What local climbers also remember about Pete are his eccentricities, such as tying in with just a bowline-on-a-coil around his waist, or his frugality, as manifested by his unorthodox climbing garb (polyester pants or layered flannel shirts rather than tech clothing).

But mostly it was the talk, both his distinctive rhotacism (pronouncing r’s and l’s like w’s) and the sheer length and breadth of his discourse. Again and again, Devil’s Lake regulars affirm: “Pete would talk your ear off!” But, they stress, he was not a braggart nor in any way self-obsessed. He just seemed to thrive on connection. Breaking the mold of many bigshot climbers, Pete was neither intimidating nor unapproachable at the crags he haunted.

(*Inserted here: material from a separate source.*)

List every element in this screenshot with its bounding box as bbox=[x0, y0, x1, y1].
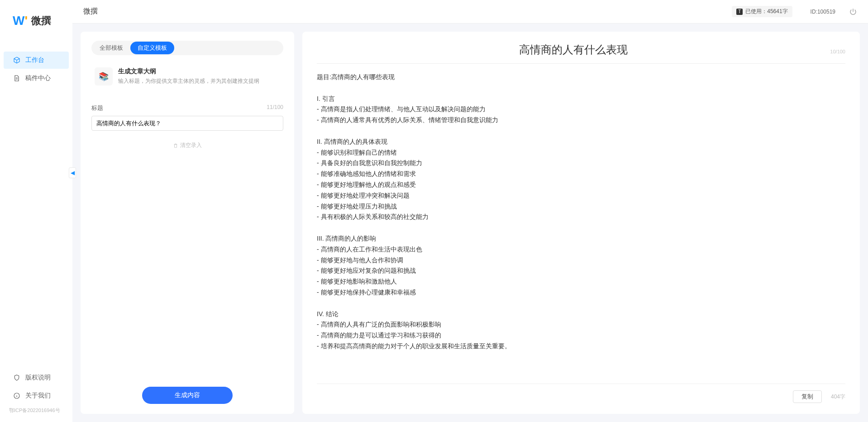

With the news of Pete’s passing, nonclimbers were stunned by the fact that an 84-year-old had died while rock climbing (it made The New York Times). Climbers, especially at Devil’s Lake, are simply shocked he is gone. Cleveland had a presence that seemed to upend time itself.

Pete Cleveland’s family survivors include his children, Dan (Stefanie) Cleveland and Amy (Marvin) Cullins; and his grandchildren, Jackson Cleveland, Emily Newman, and MJ Cullins. His Devil’s Lake climbing family is legion.